Relatively little is known on the genotype-phenotype correlations between SMAD4 gene mutations, juvenile polyposis of the intestine and Hereditary Hemorrhagic Teleangectasia. We describe a family in which the proband (a 46-year old woman) had massive polyposis of the stomach—leading to surgery—with high-grade dysplasia at histology. Molecular analysis was carried out using Next Generation sequencing techniques with Miseq Illumina Platforms and a minimal coverage of 40 reads. In the proband, the analysis showed the presence of a truncating mutation in the SMAD4 gene (c.1213dupC, a variant previously associated with juvenile polyposis and Hereditary Hemorrhagic Teleangectasia). The same mutation was detected in two other members of the family (father and brother of the proband), who showed massive polypoid involvement of the stomach at gastroscopy. By taking the family history, subtle evidence of Hereditary Teleangectasia was found (nasal bleeding and arterovenous malformations) in the three gene carriers.
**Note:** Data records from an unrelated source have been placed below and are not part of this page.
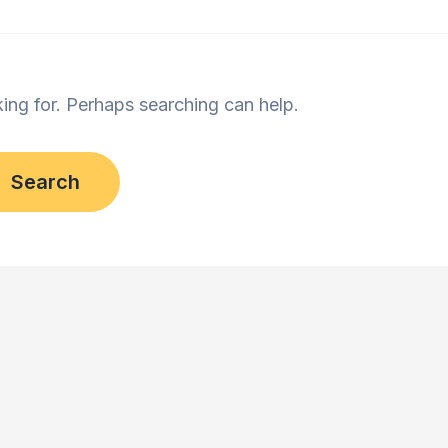
king for. Perhaps searching can help.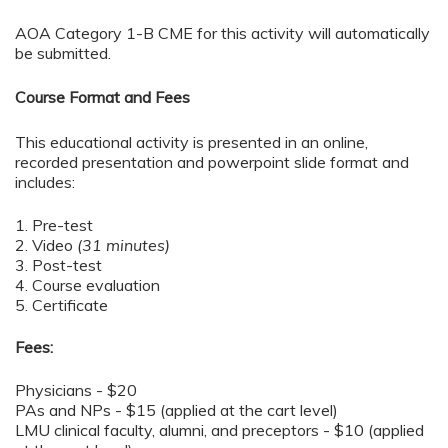
AOA Category 1-B CME for this activity will automatically
be submitted.
Course Format and Fees
This educational activity is presented in an online,
recorded presentation and powerpoint slide format and
includes:
1. Pre-test
2. Video
(31 minutes)
3. Post-test
4. Course evaluation
5. Certificate
Fees:
Physicians - $20
PAs and NPs - $15 (applied at the cart level)
LMU clinical faculty, alumni, and preceptors - $10 (applied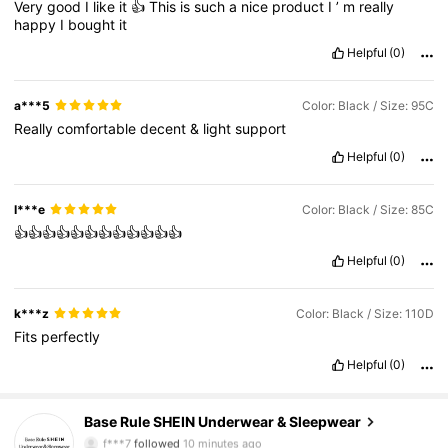
Very
good
I
like
it
👍
This
is
such
a
nice
product
I
’
m
really
happy
I
bought
it
Helpful
(0)
a***5
Color: Black / Size: 95C
Really
comfortable
decent
&
light
support
Helpful
(0)
I***e
Color: Black / Size: 85C
👍👍👍👍👍👍👍👍👍👍👍👍
Helpful
(0)
k***z
Color: Black / Size: 110D
Fits
perfectly
Helpful
(0)
1.1M Followers
4.87
Base Rule SHEIN Underwear & Sleepwear
f***7
followed
10 minutes ago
Colonoscopy showed polyp occurrence in all three affected members with SMAD4 mutation, with prevalence of adenomatous lesions in one (father), of hamartomas in the brother, and of a mix of histological types in the proband. The main features of the family can be summarized as follows: (A) In hereditary juvenile polyposis, lesions of different histology can be detected at colonoscopy; (B) In the gene carriers of SMAD4 mutations, lesions of the stomach require careful surveillance and, when necessary, surgical interventions; (C) Signs and symptoms of Hereditary Hemorrhagic Teleangectasia should be suspected (and searched) in individuals with SMAD4 constitutional mutations.